Report: Cable cashes in on the Ethernet service trend

As cable companies continue to assert their business services savvy, a key element in that effort is providing Ethernet services. According to Light Reading Insider's latest report Cable Operators & Ethernet: Serious Business, cable MSOs now account for about 20 percent of the U.S. Ethernet services market.

All of the largest cable MSOs have put down business services as a major growth engine for 2010, and there's little doubt that Ethernet will be a part of their retail and even wholesale service offerings. Buoyed by healthcare and wireless backhaul, Cox Business, for instance, believes it will reach its $1 billion revenue mark in 2010. Comcast, while perhaps a bit later to the business services game, is moving to purchase Chicago-based CLEC Cimco. Finally, Charter Communications, fresh out of bankruptcy, says it's getting a lot of requests for wireless backhaul and it plans to ramp up its staff to accommodate that demand.

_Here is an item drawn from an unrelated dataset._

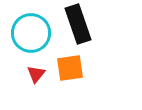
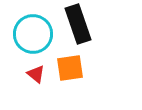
cyan circle: moved 2 px right, 1 px down
red triangle: rotated 30 degrees counterclockwise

Steve Koppman, research analyst with Light Reading Insider and author of the report, said that because MSOs don't have to maintain a set of legacy services, they can more easily target business customers with Ethernet services.

"MSOs continue to have specific competitive strengths particularly in their focus on Ethernet as their prime data service (beyond IP), their lack of concern for preserving competing legacy data (private line, frame relay) businesses, their next-generation architectures, combinations of ubiquitous HFC networks with substantial fiber ones, and generally lower overheads than incumbents," he explains.